Wednesday, July 3, 2013

Memperhatikan Makhluk

Dunia adalah hijab bagi akhirat, akhirat adalah hijab terhadap Penguasa dunia dan akhirat, dan setiap makhluk adalah hijab terhadap Sang Pencipta, yakni Allah SWT. Ketika engkau bersama-Nya, maka Dia pun adalah ‘hijab’ bagi dirimu. Dengan itu, engkau tidak akan mengalihkan pandangan kepada makhluk, tidak juga pada dunia, dan tidak pula pada apapun selain Allah Azza wa Jalla, hingga engkau sampai di pintu-Nya dengan kaki-kaki batinmu dan kezuhudanmu yang benar terhadap apa-apa selain Diri-Nya; dengan senantiasa mengosongkan diri dari segala sesuatu, senantiasa berharap kepada-Nya, senantiasa memohon pertolongan kepada-Nya, dan senantiasa memperhatikan masa lalu dan ilmunya. Oleh karena itu, apabila hati dan nuranimu benar-benar telah sampai kepada-Nya, juga kedekatanmu kepada-Nya, kerendahan hatimu di hadapan-Nya, rasa malumu terhadap-Nya, penguasaan dan pengurusanmu atas hatimu, serta menjadikanmu tabib atasnya, maka pada saat engkau berpaling kepada makhluk dan dunia, keberpalinganmu itu merupakan nikmat bagi mereka. Pengambilan bagianmu terhadap dunia dari tangan mereka dan pengembaliannya kepada orang-orang fakir, serta penerimaanmu darinya demi bagianmu, adalah ibadah, ketaatan, dan keselamatan. Barangsiapa yang mengambil dunia dengan sifat ini, dunia tidak akan mencelakakannya; bahkan ia akan selamat darinya.

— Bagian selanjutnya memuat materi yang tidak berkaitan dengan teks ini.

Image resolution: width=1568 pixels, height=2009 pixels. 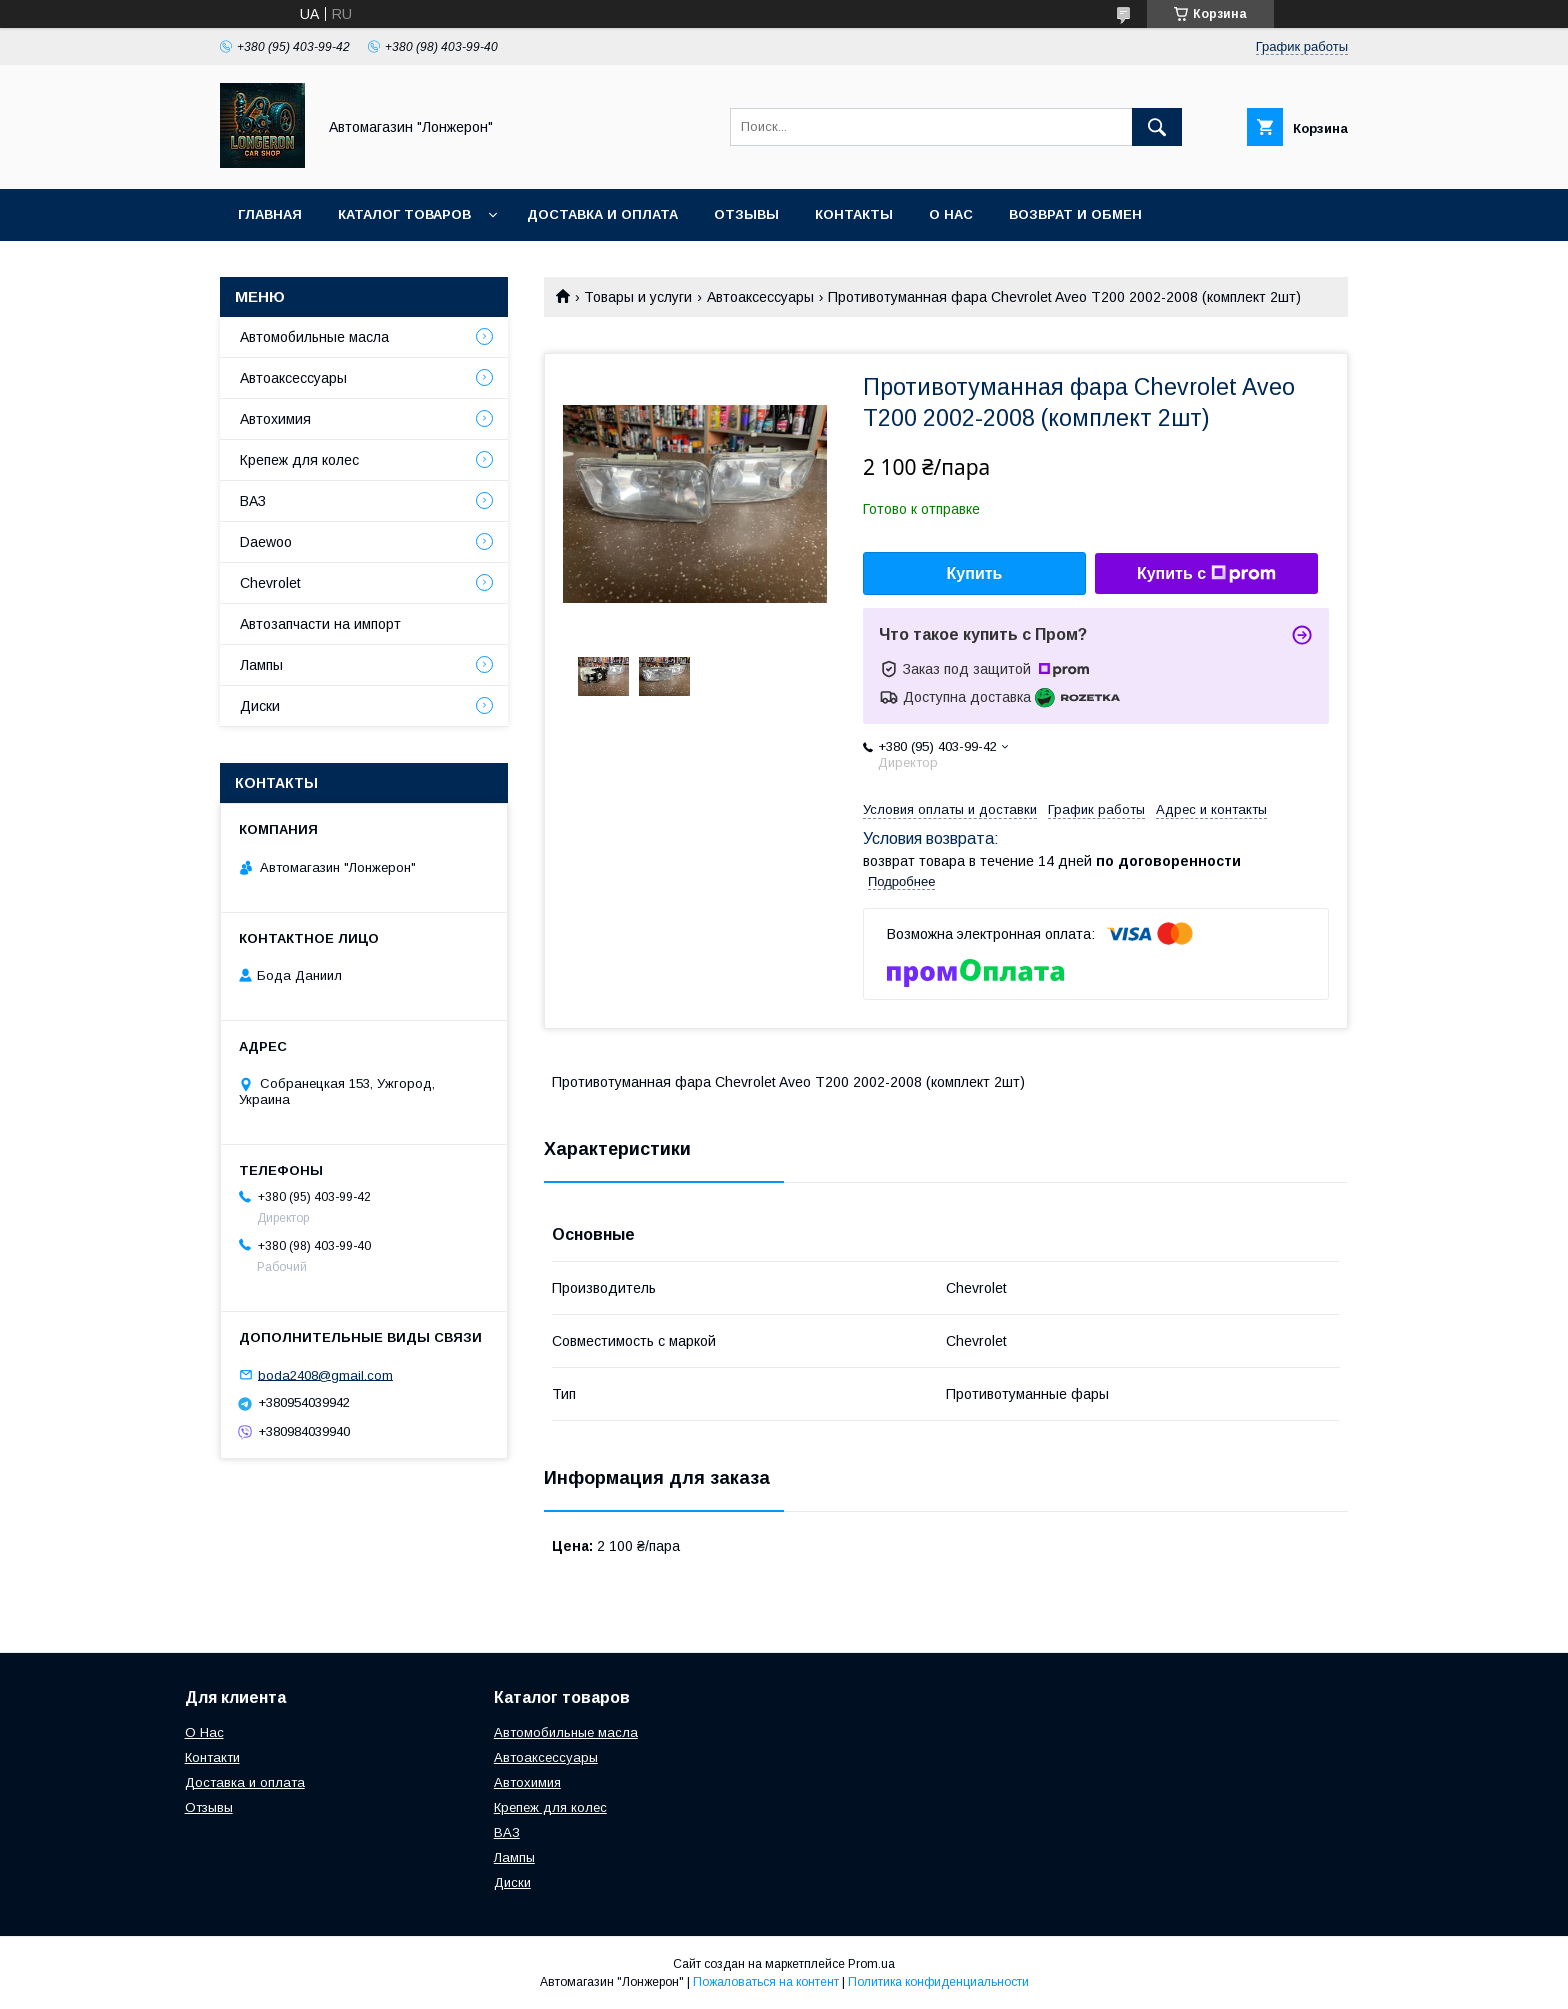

Kewalian memiliki tanda pada wajah-wajah para wali, yang dikenal oleh para ahli firasat. Isyarat-isyarat itu dikemukakan dengan kewalian, bukan dengan lisan. Barangsiapa yang menghendaki kebahagiaan, dia mesti mengorbankan diri dan hartanya semata-mata untuk Alllah Azza wa Jalla; mengeluarkan makhluk dan dunia dari dalam hatinya seperti keluarnya rambut dari dalam adonan dan susu; demikian juga dari segala sesuatu selain Allah. Jika demikian halnya, akan diberikan hak orang yang memang memiliki haknya. Di hadapan-Nya engkau makan bagianmu dari dunia dan akhirat. Engkau ada di depan pintu-Nya dan berdiri tegak melayani.

Janganlah memakan bagianmu di dunia, selagi dunia menjadi landasan dan kau berdiri di atasnya. Akan tetapi, makanlah bagianmu di dunia di hadapan pintu Penguasa, selagi engkau duduk dan dunia berdiri.

Layanilah orang yang berdiri di depan pintu Allah Azza wa Jalla dan hinakanlah siapa saja yang berdiri di idepan pintu dunia. Segala sesuatu yang merupakan bagian dunia ada di bawah kaki kekayaan dan kemuliaan Allah Azza wa Jalla.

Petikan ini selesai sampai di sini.